I downloaded Tinder.


     This app makes no sense. And it’s not the app, itself, that makes no sense. It’s the aura of confusing WHAT-THE-HELL that surrounds it. First let’s have a look at what it is and how it works.

You upload a few photos of yourself.

You describe yourself in an allotted space that doesn’t feel like much more than two times a tweet.

You set a preference of age range and distance from your location of people you seek.

You then view others’ profiles at random.

     That’s it. All you see is a picture and a small caption. The rest of how the app works suits this limited bit of information quite well. Let’s look at how you use it.


     You look at profiles and have the option of swiping them left or right. Swiping right indicates you “Like” the person. Swiping left shows the word “Nope” flash on the screen. You can look at more pictures of them if you choose but that is all. It becomes confusing, too, because you swipe left to view more pictures so it is easy to accidentally “Nope” someone. Once you do so, you will never see their profile again, and they will never see yours. It’s ominously final. If, however, you and a potentially attractive stranger both “Like” each other, you may then (and only then) message each other and take it from there.

     Seems pretty simple and straightforward, yes? To objectively weigh the mechanism of the app, it’s a straight-up hook-up app. There’s nothing substantial. There is little detail. It is absolutely impossible to encapsulate someone’s entire identity and laundry list of personal nuances into a few digital photos and a doubletweet.

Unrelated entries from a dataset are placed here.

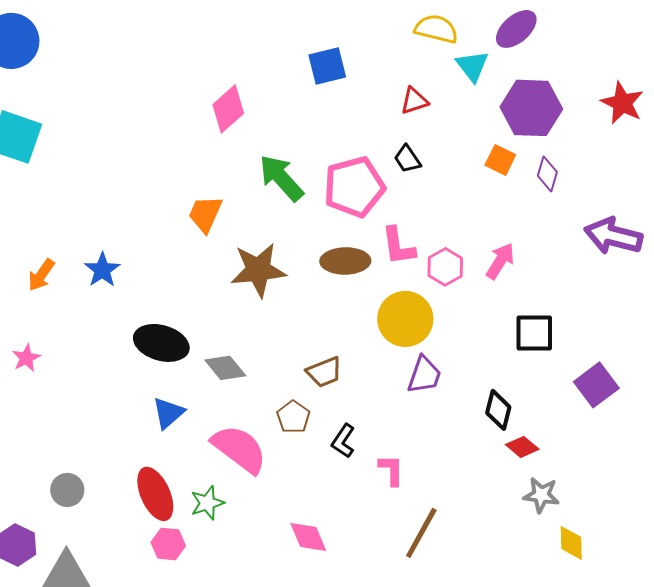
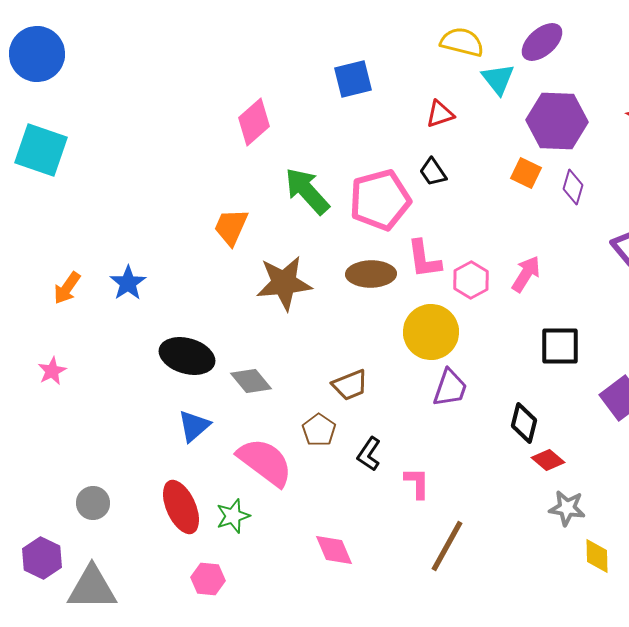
pink hexagon: (168, 544) -> (208, 579), moved

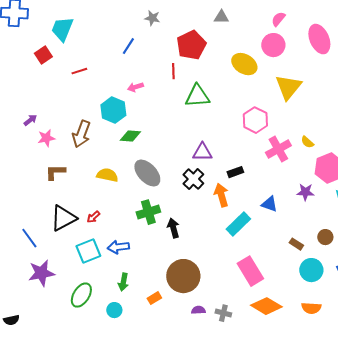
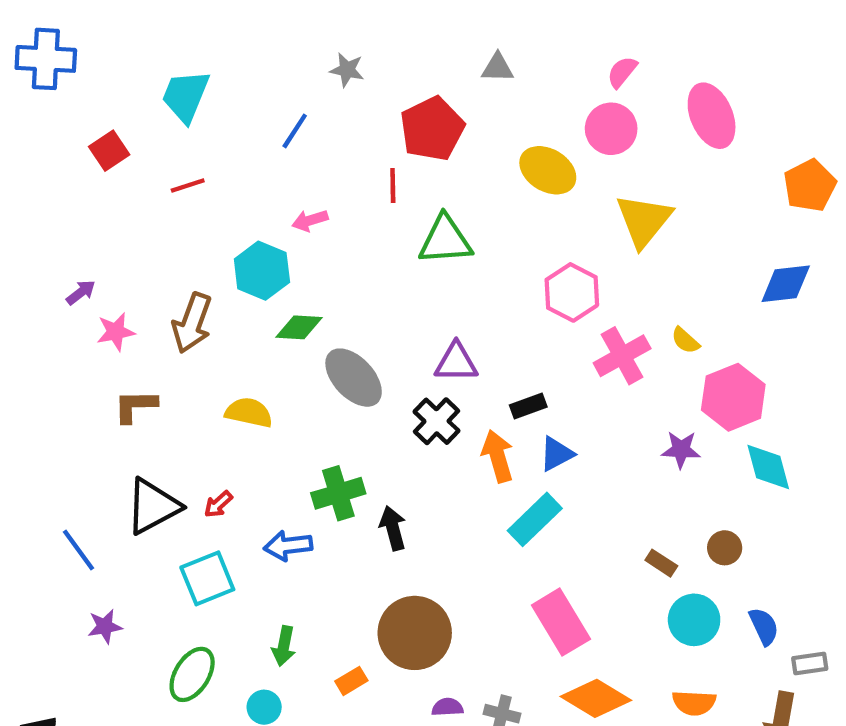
cyan trapezoid: (62, 29) -> (186, 96), moved
gray ellipse: (147, 173) -> (354, 378), moved
blue triangle: (269, 204) -> (557, 454), moved, turned -48
blue arrow: (118, 247) -> (288, 546), moved
purple star: (41, 273) -> (105, 626), size x0.6

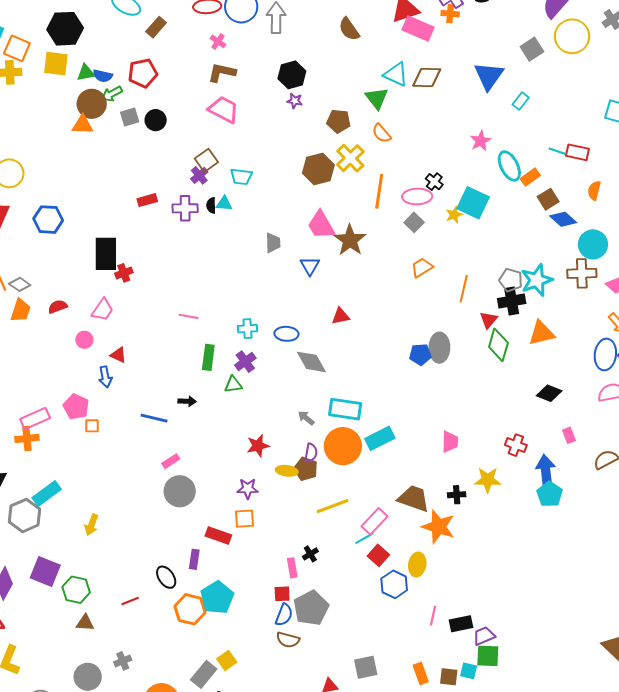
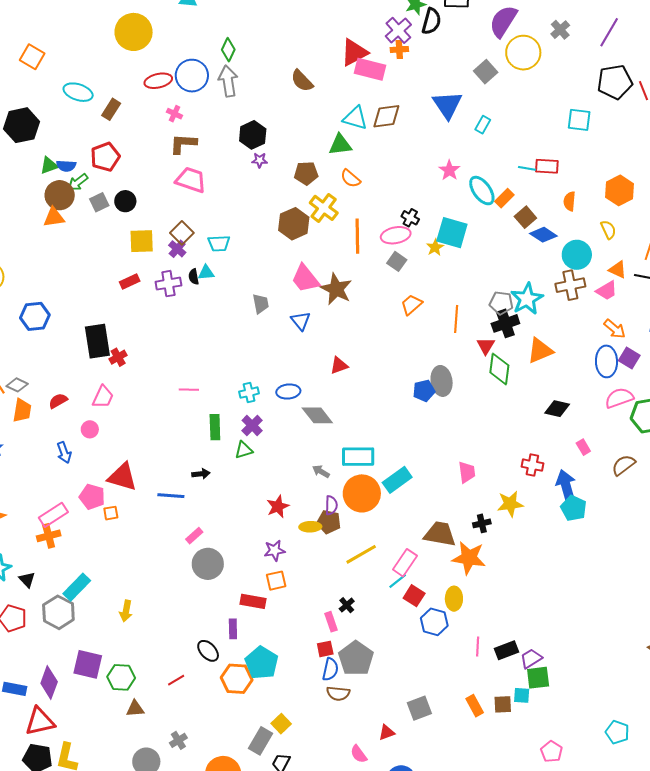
yellow square: (56, 64) -> (142, 241), moved
green triangle: (377, 98) -> (340, 145), turned -50
red triangle: (118, 355) -> (122, 477), moved, size x1.8
blue arrow: (105, 377) -> (64, 453), moved

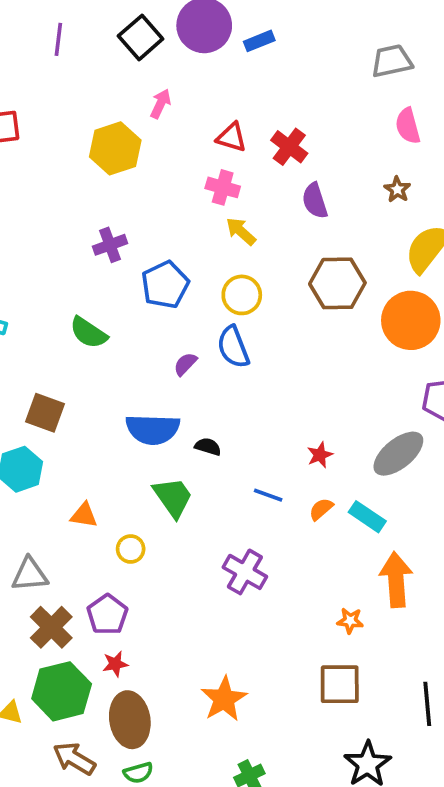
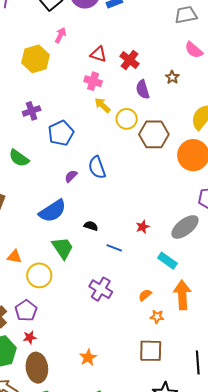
pink semicircle: (408, 126) -> (194, 50), turned -36
brown star: (397, 189) -> (172, 77), moved
yellow circle: (242, 295) -> (127, 119), moved
blue semicircle: (153, 429) -> (53, 211), turned -36
black semicircle: (208, 447) -> (91, 226), moved
orange semicircle: (321, 509) -> (145, 295), moved
yellow circle: (131, 549) -> (39, 275), size x1.6
orange star: (224, 699) -> (88, 357), size x0.7

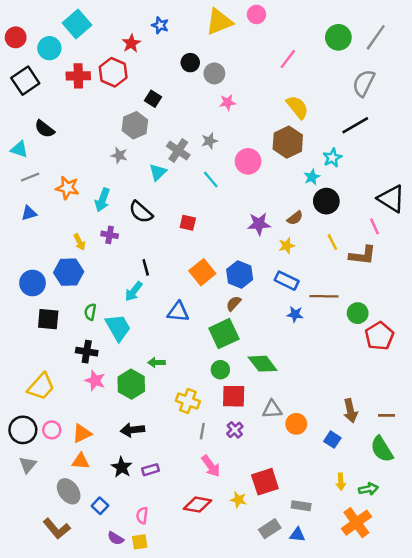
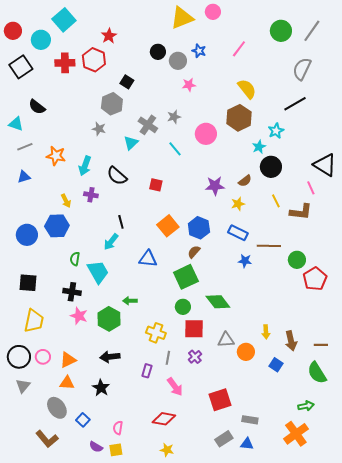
blue star: (160, 25) -> (199, 51), moved
black square: (48, 319) -> (28, 283), moved
yellow trapezoid: (41, 387) -> (34, 321), turned -30
purple rectangle: (151, 470) -> (147, 371), moved, turned -56
yellow arrow: (341, 482) -> (266, 332), moved
yellow star: (238, 500) -> (167, 450), moved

     If you are a male sifting through female’s profiles you begin to notice a pattern, and this is where it becomes confusing to me. A solid 8 out of 10 of them put a little disclaimer in their doubletweet, life-encompassing profile that says something to the effect of, “Not here for a hook-up.” Such limited space to say whatever they can to seem attractive or reveal something honest, and that’s what they choose to say.


      Then what the hell are you here for? Whether or not you have solid morals and good intentions, you are making your choice about a total stranger based on the thought, “Meh, I’d fuck ya…” If even subconsciously. There’s just not enough time or space in it to put anything of real, substantial worth.

     The app is genius, really. It is perfectly tailored to our desire for more, and quicker, and now. The issue is that someone who is looking for something so fast, easy and immediate is likely not the type of person who wants to get to know the inner depths of someone else’s true self and all of their idiosyncrasies and vulnerabilities. There’s a lack of reconciliation between such expressed desire and high IQ. What I’m saying is that anyone who is on something like Tinder for any substantial amount of time for “not a hook-up” is probably an idiot. Or in some way socially ignorant if only of other, better dating apps.

     It’s a white girl app. A spot to look pretty, feel attractive and be affirmed. I can’t tell you how much duck face I saw

The Horror...

The Horror…

     I uninstalled it after a week and went for OkCupid. Further observations pending…



One response to “My Time On Tinder

  1. Holy shit Boston, seriously a dating app. With all of you boyish charm and wit this is what has come to……WOW sad. Hell you work at Whole Foods man rumored to be one if the best pick up joints. Oh my bad thats the Lamar store. But shit I have no room to talk I’ve been dateless for a while. Guess that 2 job 7days a week may not be working in my favor. Well you might just want to try another route. Good luck.